» **EXERCISE REQUIREMENTS**:
Line count for "tanda": give how many lines in the data below contain it, with no other words.

» **ENTRIES SHOWN**:
· · · · · · ·

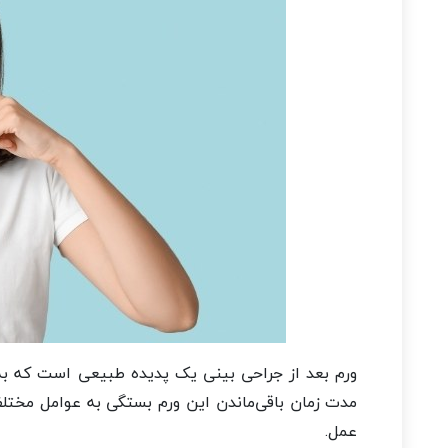
ورم بعد از جراحی بینی یک پدیده طبیعی است که به د
مدت زمان باقی‌ماندن این ورم بستگی به عوامل مختلف
عمل.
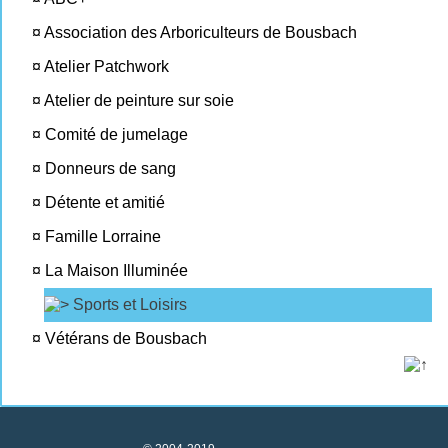
¤
Association des Arboriculteurs de Bousbach
¤
Atelier Patchwork
¤
Atelier de peinture sur soie
¤
Comité de jumelage
¤
Donneurs de sang
¤
Détente et amitié
¤
Famille Lorraine
¤
La Maison Illuminée
Sports et Loisirs
¤
Vétérans de Bousbach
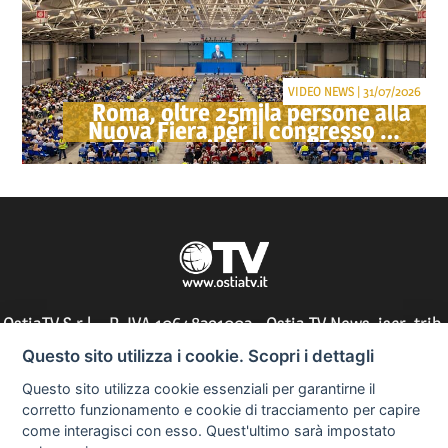
VIDEO NEWS | 31/07/2026
Roma, oltre 25mila persone alla
Nuova Fiera per il congresso dei
Testimoni di Geova "Felici per
sempre"
OstiaTV S.r.l. - P. IVA 10648291002 - Ostia TV News, iscr. trib.
di Roma n° 197/2010 - direttore responsabile: Silvia Tocci
Questo sito utilizza i cookie. Scopri i dettagli
Questo sito utilizza cookie essenziali per garantirne il
corretto funzionamento e cookie di tracciamento per capire
come interagisci con esso. Quest'ultimo sarà impostato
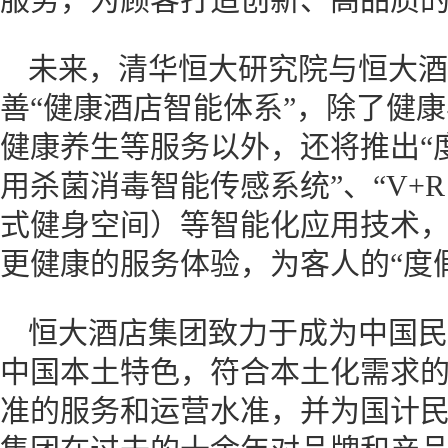
未来，清华恒大研究院与恒大酒
善“健康酒店智能体系”，除了健
健康养生等服务以外，还将推出“
用杀菌消毒智能传感系统”、“V+R
式健身空间）等智能化应用技术
更健康的服务体验，为客人的“度
恒大酒店集团致力于成为中国民
中国本土特色，符合本土化需求
准的服务和运营水准，并为国计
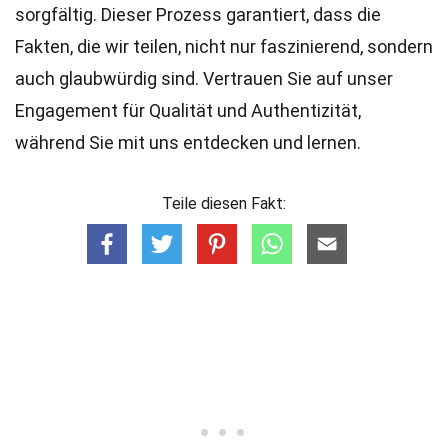
sorgfältig. Dieser Prozess garantiert, dass die
Fakten, die wir teilen, nicht nur faszinierend, sondern
auch glaubwürdig sind. Vertrauen Sie auf unser
Engagement für Qualität und Authentizität,
während Sie mit uns entdecken und lernen.
Teile diesen Fakt:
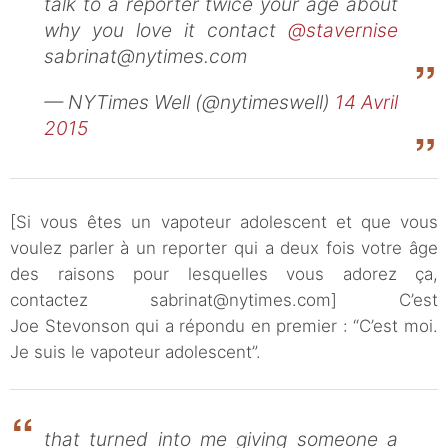
talk to a reporter twice your age about
why you love it contact
@stavernise
sabrinat@nytimes.com
— NYTimes Well (@nytimeswell)
14 Avril
2015
[Si vous êtes un vapoteur adolescent et que vous
voulez parler à un reporter qui a deux fois votre âge
des raisons pour lesquelles vous adorez ça,
contactez sabrinat@nytimes.com] C’est
Joe Stevonson qui a répondu en premier : “C’est moi.
Je suis le vapoteur adolescent”.
that turned into me giving someone a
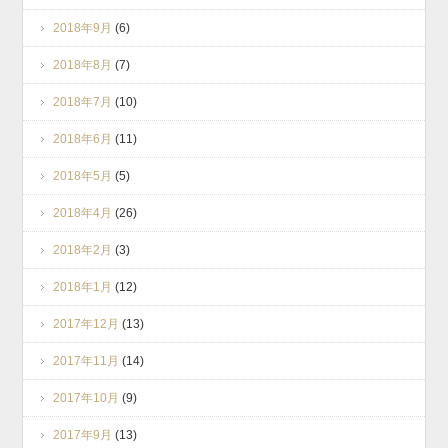
2018年9月
(6)
2018年8月
(7)
2018年7月
(10)
2018年6月
(11)
2018年5月
(5)
2018年4月
(26)
2018年2月
(3)
2018年1月
(12)
2017年12月
(13)
2017年11月
(14)
2017年10月
(9)
2017年9月
(13)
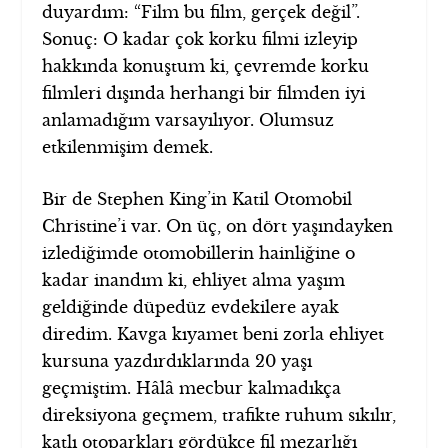
duyardım: “Film bu film, gerçek değil”.
Sonuç: O kadar çok korku filmi izleyip
hakkında konuştum ki, çevremde korku
filmleri dışında herhangi bir filmden iyi
anlamadığım varsayılıyor. Olumsuz
etkilenmişim demek.
Bir de Stephen King’in Katil Otomobil
Christine’i var. On üç, on dört yaşındayken
izlediğimde otomobillerin hainliğine o
kadar inandım ki, ehliyet alma yaşım
geldiğinde düpedüz evdekilere ayak
diredim. Kavga kıyamet beni zorla ehliyet
kursuna yazdırdıklarında 20 yaşı
geçmiştim. Hâlâ mecbur kalmadıkça
direksiyona geçmem, trafikte ruhum sıkılır,
katlı otoparkları gördükçe fil mezarlığı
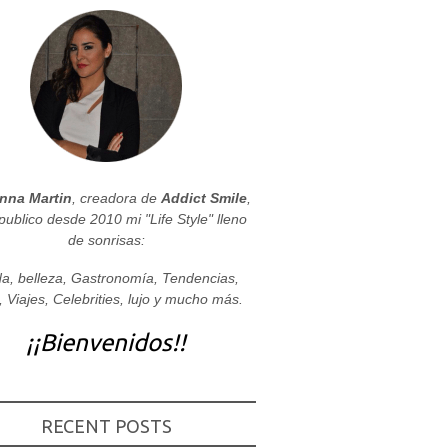
nna Martin
, creadora de
Addict Smile
,
publico desde 2010 mi "Life Style" lleno
de sonrisas:
a, belleza, Gastronomía, Tendencias,
, Viajes, Celebrities, lujo y mucho más.
¡¡Bienvenidos!!
RECENT POSTS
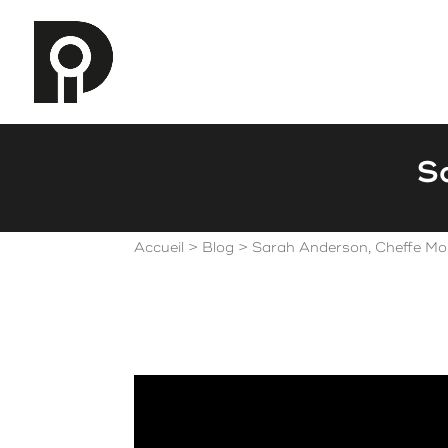
S
Accueil
>
Blog
>
Sarah Anderson, Cheffe M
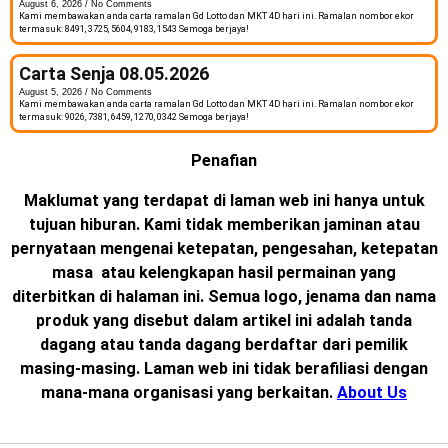
August 6, 2026
No Comments
Kami membawakan anda carta ramalan Gd Lotto dan MKT 4D hari ini. Ramalan nombor ekor
termasuk: 8491, 3725, 5604, 9183, 1543 Semoga berjaya!
Carta Senja 08.05.2026
August 5, 2026
No Comments
Kami membawakan anda carta ramalan Gd Lotto dan MKT 4D hari ini. Ramalan nombor ekor
termasuk: 9026, 7381, 6459, 1270, 0342 Semoga berjaya!
Penafian
Maklumat yang terdapat di laman web ini hanya untuk
tujuan hiburan. Kami tidak memberikan jaminan atau
pernyataan mengenai ketepatan, pengesahan, ketepatan
masa atau kelengkapan hasil permainan yang
diterbitkan di halaman ini. Semua logo, jenama dan nama
produk yang disebut dalam artikel ini adalah tanda
dagang atau tanda dagang berdaftar dari pemilik
masing-masing. Laman web ini tidak berafiliasi dengan
mana-mana organisasi yang berkaitan.
About Us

· · · · · · ·

» **FINAL ANSWER**:
2